Top of Records shown
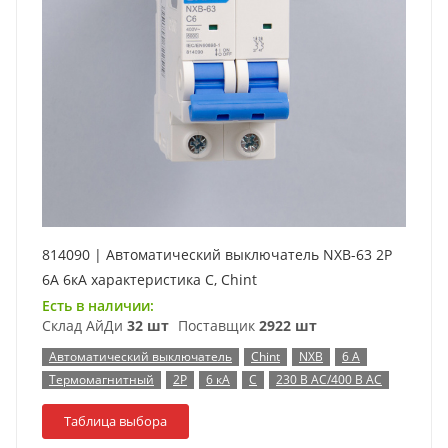
814090 | Автоматический выключатель NXB-63 2P
6А 6кА характеристика C, Chint
Есть в наличии:
Склад АйДи
32 шт
Поставщик
2922 шт
Автоматический выключатель
Chint
NXB
6 А
Термомагнитный
2P
6 кА
C
230 В AC/400 В AC
Таблица выбора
Bottom of Records shown
Exercise>
Reproduce every line of the data above, exactly as it stands, but not the pictures.

The answer>
814090 | Автоматический выключатель NXB-63 2P
6А 6кА характеристика C, Chint
Есть в наличии:
Склад АйДи
32 шт
Поставщик
2922 шт
Автоматический выключатель
Chint
NXB
6 А
Термомагнитный
2P
6 кА
C
230 В AC/400 В AC
Таблица выбора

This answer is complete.